Extracted data entries:
----------

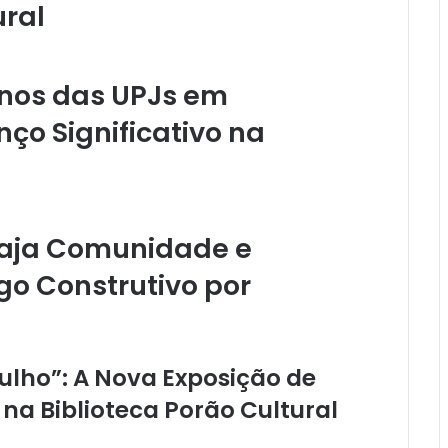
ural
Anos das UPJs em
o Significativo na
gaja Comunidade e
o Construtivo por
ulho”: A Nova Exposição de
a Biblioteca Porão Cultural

----------

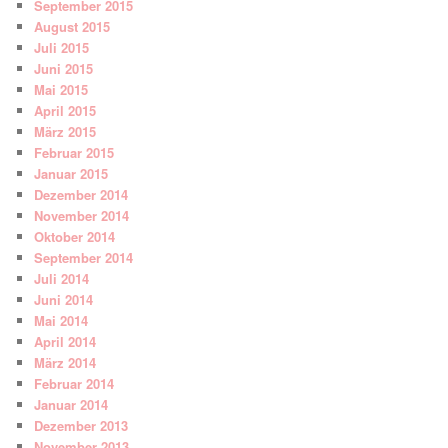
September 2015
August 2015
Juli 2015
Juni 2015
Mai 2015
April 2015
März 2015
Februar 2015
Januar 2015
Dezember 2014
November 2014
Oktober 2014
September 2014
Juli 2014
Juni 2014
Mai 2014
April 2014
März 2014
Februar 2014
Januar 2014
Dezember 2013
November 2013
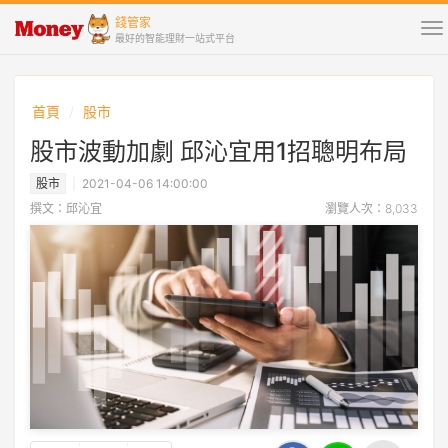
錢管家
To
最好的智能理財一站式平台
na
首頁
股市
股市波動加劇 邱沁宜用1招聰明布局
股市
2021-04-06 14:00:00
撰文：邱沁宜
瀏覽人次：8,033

----------

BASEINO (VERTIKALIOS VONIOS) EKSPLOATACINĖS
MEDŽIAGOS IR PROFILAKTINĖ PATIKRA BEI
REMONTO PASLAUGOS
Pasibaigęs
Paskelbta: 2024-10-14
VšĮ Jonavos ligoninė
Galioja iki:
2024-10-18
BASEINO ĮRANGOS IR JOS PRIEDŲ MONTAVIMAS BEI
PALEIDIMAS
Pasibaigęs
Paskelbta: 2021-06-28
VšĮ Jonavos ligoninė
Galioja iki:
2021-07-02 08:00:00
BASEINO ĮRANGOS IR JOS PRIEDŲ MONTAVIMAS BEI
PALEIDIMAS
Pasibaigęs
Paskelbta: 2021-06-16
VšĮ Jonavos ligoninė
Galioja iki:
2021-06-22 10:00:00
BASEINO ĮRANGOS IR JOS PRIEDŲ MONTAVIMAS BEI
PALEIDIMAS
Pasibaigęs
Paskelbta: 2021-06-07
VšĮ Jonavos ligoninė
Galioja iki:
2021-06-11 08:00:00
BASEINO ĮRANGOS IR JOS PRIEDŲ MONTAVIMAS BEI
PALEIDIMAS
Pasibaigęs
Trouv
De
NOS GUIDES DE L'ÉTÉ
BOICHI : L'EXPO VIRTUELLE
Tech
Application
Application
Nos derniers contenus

----------

* [TASK]
Copy exactly the stretch of data above from the line with "REMONTO PASLAUGOS" through the line with "Paskelbta: 2021-06-16", and omit all other lines.

* [FINAL ANSWER]
REMONTO PASLAUGOS
Pasibaigęs
Paskelbta: 2024-10-14
VšĮ Jonavos ligoninė
Galioja iki:
2024-10-18
BASEINO ĮRANGOS IR JOS PRIEDŲ MONTAVIMAS BEI
PALEIDIMAS
Pasibaigęs
Paskelbta: 2021-06-28
VšĮ Jonavos ligoninė
Galioja iki:
2021-07-02 08:00:00
BASEINO ĮRANGOS IR JOS PRIEDŲ MONTAVIMAS BEI
PALEIDIMAS
Pasibaigęs
Paskelbta: 2021-06-16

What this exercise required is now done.